Still, a nagging question remained – how was I to find a source of colostomy bags to maintain this gift of hope for this young boy? God had asked me to trust him and I discovered God did have a plan. Over the next year or so, God brought forward a surgeon from the UK who was able to review my young boy’s treatment. A plan was made for surgery the next time the surgeon was visiting Uganda. This surgery would reverse his stoma and enable him to ‘poo’ in the way most of us do – for the first time in his life! Surgery that meant he would not need a constant lifetime supply of colostomy bags.
This young boy’s name when translated into English is “He who is Known”. Do we have an incredible God? Indeed, we do! This young boy was known by God from the day he was born, and I also discovered, this middle-aged woman was also known by God. He knew my life situation, my bone-weariness, and my need to see and understand afresh that He cares. As we left Uganda, I was the one who was changed, enriched by this young boy. This gift in my life was a surprise but so needed.
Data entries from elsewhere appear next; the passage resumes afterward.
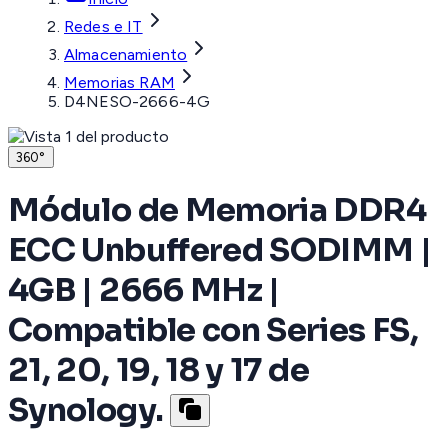
Redes e IT
Almacenamiento
Memorias RAM
D4NESO-2666-4G
360°
Módulo de Memoria DDR4
ECC Unbuffered SODIMM |
4GB | 2666 MHz |
Compatible con Series FS,
21, 20, 19, 18 y 17 de
Synology.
Don’t get me wrong, this didn’t mean that life suddenly became easier. The same job God put me in that gave me the skills I needed and access to colostomy bags, required me to work under someone who destroyed my confidence in my nursing ability. I soon found myself resigning from that job and not returning to nursing for 18 months. It wasn’t an easy time in my life, however, in hindsight, I was able to see God’s hand in every detail, not only for the sake of this young man but also for my sake and the plans He had for my future.
I discovered afresh that faith is about moving forward even when things don’t make sense, trusting that in hindsight, everything will become clear.